By self-contained, I'm largely talking about the environment as well as package management ecosystem in which the parser-generator operates. A parser generator like Happy is all well and nice when you need a lot of control over how you build and run your parser (i.e. at the terminal and from arbitrary bash scripts in linguistically heterogeneous software projects). But, there's also plenty of value that comes from operating within community-controlled package management systems, as well as natively supported compiler frameworks like QuasiQuoters. One parser-generator library I've used in the past that gets close to these requirements is Peggy, an eDSL for defining language grammars as PEGs. My own qualms aside about PEGs as a disambiguation mechanism for context-free grammars, the Peggy library embodies much of what I want to have in a parser-generator:

  • It's deeply embedded
  • Bootstrapped (Peggy syntax defined in Peggy)
  • [Claims to] generate fast & modern Haskell code

Unfortunately though, Peggy has not been regularly maintained (6+ years since the latest commits to the project), and the documentation and example grammars are not particularly extensive. Example grammars where present make no claim of generality or adherence to community language standards, or at the very least need to draw uponmore popular language definition repos.

So why might a library like Peggy not catch on? Well the backstory of the project itself aside (of which I have no first-hand knowledge), the isolated nature of its presentation immediately jumps out at me. Peggy, for all its principality in appropriately labeling itself formally as being a PEG-based parser-generator, strikes me as well-engineered but lacking in the open-source nourishment it needed to thrive as a tool.

Thus with the above discussion in mind, I give you Version 1.0 of antlr-haskell. With antlr-haskell I want to bring language parsing as found in the Haskell ecosystem into the modern age of tool support in the form of a deeply-embedded quasiquoter. I also want to help bring an industry-standard language parsing framework into the world of Haskell by porting one of the largest collections of programming language grammars to a functional-programming-friendly environment. To join me on this adventure, scroll to the bottom of this post to read about contributing, or just jump right in to the series of github issues we have piling up.

State-of-the-art parsing in Haskell

Aside from the Happy parser generator tool and the Peggy Haskell library, in my experience the most commonly referred to parsing library in the Haskell ecosystem is parsec. The general usage pattern I find myself in when using parsec is the following:
  • Copy an old module for which I've written a parser, typically from here by:
    • Keeping the 10+ parsec imports at the top of the file.
    • Modifying the lexer at the bottom with any reservedNames for the new language I want to parse.
  • Define a parser in the parsec Parser monad for each non-terminal in my language.
  • Tweak these functions until they parse a few small minimal example languages.
  • Triage all the weird parsing bugs that crop up due to recursive grammar rules, the try-fail semantics of parsec's combinators, and monadic error propagation.
  • Sigh exasperatedly when I need to figure out how buildExpresionParser in Text.Parsec.Expr works.
Aside from the boot parser for antlr-haskell, I've worked on both the PADS parser and the DeckBuild parser for a simple playing-card definition language.

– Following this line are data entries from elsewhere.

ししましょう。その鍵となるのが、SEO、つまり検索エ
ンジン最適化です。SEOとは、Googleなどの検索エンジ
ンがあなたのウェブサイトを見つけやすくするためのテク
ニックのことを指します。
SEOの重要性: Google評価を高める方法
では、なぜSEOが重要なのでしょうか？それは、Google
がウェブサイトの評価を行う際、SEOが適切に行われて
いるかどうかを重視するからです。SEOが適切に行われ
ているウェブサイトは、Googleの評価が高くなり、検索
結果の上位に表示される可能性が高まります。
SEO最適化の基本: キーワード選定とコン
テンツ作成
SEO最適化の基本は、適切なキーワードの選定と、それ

Symbolic expressions example

A symbolic expression, or s-expression for short, is a notation for defining an arbitrarily nested tree-like list structure. At the leaves of an s-expression are the atoms which can be quoted strings, plain symbols, or numeric values. These atoms are composed into a tree structure by defining a rooted n-ary tree structure called an item. Let's start with a basic representation of s-expressions as Haskell data structures as follows:

data Atom
  = Str String
  | Symb String
  | Number String
  deriving (Eq, Ord, Show)

data Item
  = Atm   Atom
  | List  [Item]
  | Field Item Item
  deriving (Eq, Ord, Show)

These data structures can be used to define what it means for the following piece of code to be an s-expression:

((milk juice 3.1) . (honey marmalade "jam"))

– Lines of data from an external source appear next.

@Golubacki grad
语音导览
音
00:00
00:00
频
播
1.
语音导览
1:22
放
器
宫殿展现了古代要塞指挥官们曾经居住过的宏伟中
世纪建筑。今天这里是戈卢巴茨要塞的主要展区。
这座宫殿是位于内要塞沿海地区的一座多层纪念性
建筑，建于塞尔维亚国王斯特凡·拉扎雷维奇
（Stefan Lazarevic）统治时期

Namely the above s-expression represents a pair of items each consisting of a list of three sub-items. In Haskell data structure form, we want this code to parse as follows:

Field
  (List [Atm (Symb "milk"), Atm (Sym "juice"), Atm (Number 3.1)])
  (List [Atm (Symb "honey"), Atm (Sym "marmalade"), Atm (Str "jam")])

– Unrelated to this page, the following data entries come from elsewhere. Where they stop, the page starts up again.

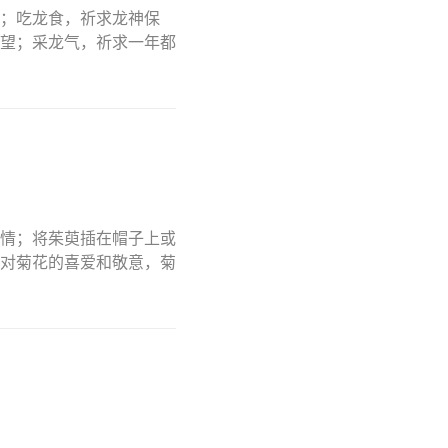
；吃龙食，祈求龙神保
望；采龙气，祈求一年都
情；将茱萸插在帽子上或
对菊花的喜爱和敬意，菊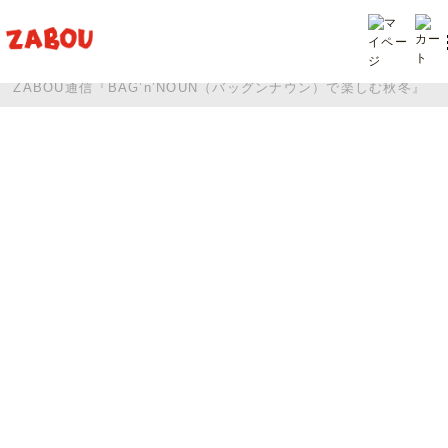
TOP
投稿
ZABOU通信『BAG’n’NOUN（バッグンナウン）で楽しむ秋冬』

In order to define an atom in antlr-haskell we write the following:

[g4|
  atom  : STRING -> Str
        ;

  STRING : '"' ( ('\\' .) | ~ ["\\] )* '"' -> String;
|]

First, note the funny [g4| ... |] syntax. If you're not familiar with the notion of a QuasiQuoter in Haskell, you can just think of this syntax as a way to sandbox the syntax of defining an antlr-haskell grammar from that of defining regular Haskell code. The name of the language of our sandbox goes inside the opening bracket delimiter (g4 in our case, ANTLR's language for defining a context-free grammar). And the subsequent closing bracket goes at the end of our sandbox to indicate we want to go back to coding in Haskell.

Inside the g4-quoted code block above, we've defined the non-terminal symbol atom, which parses correctly when the current input to our parser matches exactly on the terminal symbol for a STRING. To disambiguate, a non-terminal g4 symbol must begin with a lower-case letter and a terminal symbol must begin with an upper-case letter. When actually consuming some input string these two classes of identifiers in g4 (terminals and non-terminals) correspond to Haskell data types constructed by the lexical analyzer and the parser respectively. Also important to note is that semicolons delimit g4 production rules.

 

Let's break down our example a little more though. Taking the definition of a STRING terminal symbol we have:

  STRING : '"' ( ('\\' .) | ~ ["\\] )* '"' -> String;

The colon (:) syntax above defines the terminal symbol as named on the left of the colon, which lexes when the regular expression (regex) to the right-hand side of the colon matches the beginning of the current input string. This particular regex for a STRING can be read as follows:

  1. Match a literal double-quote character: '"'. The single-quotes are G4 syntax for a literal string consisting of one or more characters,
  2. The outer-most parenthesized regex, ( ('\\' .) | ~ ["\\] )*, is G4 syntax for grouping of regular expressions. In this case the asterisk suffixed to the parentheses says repeat the innards of the parentheses zero or more times, namely Kleene star.
    • A string may contain a literal backslash ('\\') followed by any character whatsoever (including a non-closing double-quote) as denoted by the period / dot symbol.
    • Or (as denoted by the vertical bar) a string may contain any character that is not (as denoted by the tilde) a double quote or a single literal backslash. Namely characters inside of square brackets like ["\\] defines a set of characters to match on.
  3. Once the lexer reaches a double-quote character, '"', without a backslash before it, the lexer says "I have successfully parsed a STRING".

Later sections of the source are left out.